My dad used to tell me stories about how he would go see live musicians at local spots in and around Memphis. He got to see acts like Billy Joel and Skynard before they published their first albums. Zero chance of that happening now. Nobody gets oxygen without signing their souls away to one of the big boys.
Rock music used to have an established career path. If you made it out of Dad’s garage, you played local bars for tips and free drinks. A fraction of bar bands graduated to playing the county fair and having a vanity record pressed on their own dime. A fraction of those bands would score gigs as state fair side acts; maybe as openers on the local stop of C list rock stars’ nationwide tour.
About 1 percent of those acts would land a deal with a big label’s farm league imprint. Less than half of those would break out and score a coveted 3-album contract with one of the majors.
Even then, it was considered natural for most bands that achieved gold record, coast-to-coast tour, headliner status to go back down the ladder. Think of the 80s hair bands that now play state fairs. It was normal, and smart artists socked away some of the earnings from their turn at the top.
Now that model is gone. No garage band that paid their dues playing bars will hit the big time. No contest winners will cut a first album that catapults them to lifetime stardom. Every top 40 act is put together from the ground up by Hollywood casting agents, cult high priest producers, and mercenary sound engineers. It’s fake like all mainstream entertainment.
It’s an unfortunate truth that the industry deliberately shifted itself into an idol factory (not the Japanese kind) in attempting to sell you prophets of modernity instead of entertainers. They’ve been working on it since Madonna, and finally perfected the form by the time of signing the underage Britney Spears.
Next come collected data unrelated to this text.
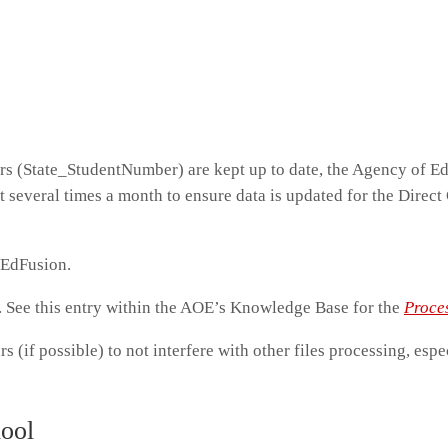
rs (State_StudentNumber) are kept up to date, the Agency of E
st several times a month to ensure data is updated for the Direct 
o EdFusion.
y. See this entry within the AOE’s Knowledge Base for the
Proce
rs (if possible) to not interfere with other files processing, espe
hool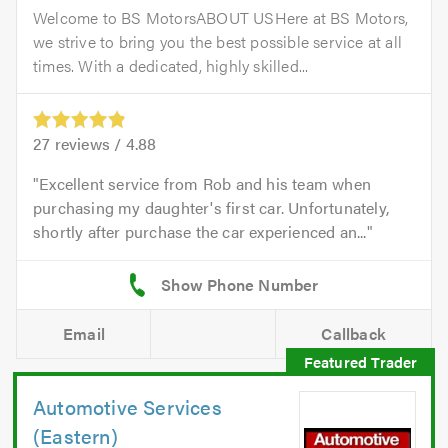
Welcome to BS MotorsABOUT USHere at BS Motors,
we strive to bring you the best possible service at all
times. With a dedicated, highly skilled...
27
reviews /
4.88
Excellent service from Rob and his team when
purchasing my daughter's first car. Unfortunately,
shortly after purchase the car experienced an...
Email
Callback
Automotive Services
(Eastern)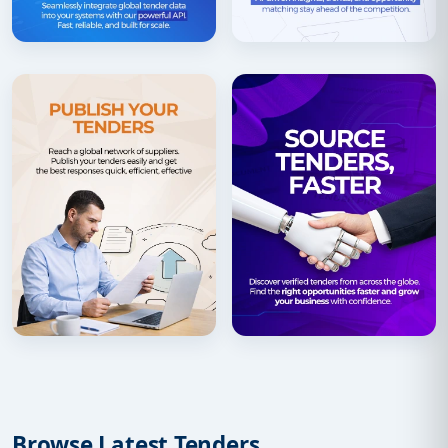
Browse Latest Tenders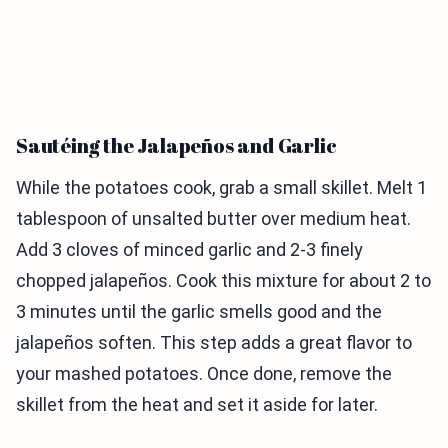
Sautéing the Jalapeños and Garlic
While the potatoes cook, grab a small skillet. Melt 1
tablespoon of unsalted butter over medium heat.
Add 3 cloves of minced garlic and 2-3 finely
chopped jalapeños. Cook this mixture for about 2 to
3 minutes until the garlic smells good and the
jalapeños soften. This step adds a great flavor to
your mashed potatoes. Once done, remove the
skillet from the heat and set it aside for later.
The hedonism and nihilism tank ran dry in rock music back in the 1990s and therefore lost its usefulness. The genre requires too much masculinity, testosterone, and adrenaline, in order to be controlled successfully. Their last attempt at a rock idol, Cobain, killed himself. Much easier to control the sound, image, and personality, of your talents lock stock and barrel.
I think the advent of file sharing, streaming, and YouTube, completely derailed those plans, though. The recording industry devalued its own product so much that they even offer old albums and songs to listen to for free on YouTube. I can’t even remember the last time I’ve ever met anyone who listens to the radio anymore.
Today, basically, if you want to be a musician, I can’t see how you can do it aside from it being a hobby. There’s no money in it anymore.
“Their last attempt at a rock idol, Cobain, killed himself. ”
He knew what they were trying to turn him into. He saw this coming.
“There’s no money in it anymore.”
It’s like trying to be a professional photographer.
There were some great sounds from UK bands in the 80s using electronic instruments. I listen to them now occasionally if I remember one and it fits the moment.
Maybe the best cure for the disappointment of the collapse of culture though is to stop noticing it and its priests, and scrub the timeline for something better.
https://www.youtube.com/watch?v=AEVG_HIr-zI
I really think automation plays an outsized role in the destruction of music. If you look at records made in the 1960s they were usually recorded with all instruments at once. If someone made a mistake then the entire band would have to play the entire song again, and musicians were thus very good at performing. Nowadays if someone makes a mistake, you can “punch in” and correct it. No need to play the song again, no need to even play your part again. Heck, you can just copy and paste from somewhere else in the song. The bar to entry is far lower, so the end result is of lower quality. Map this to every element. And this is just recorded music. If you consider the fact that recorded music itself effectively destroyed entire industries of live musicians in the early 20th century, it’s easy to see how technology both giveth and taketh away.
Audio engineer and session musician Rick Beato has made a side career of pointing this out.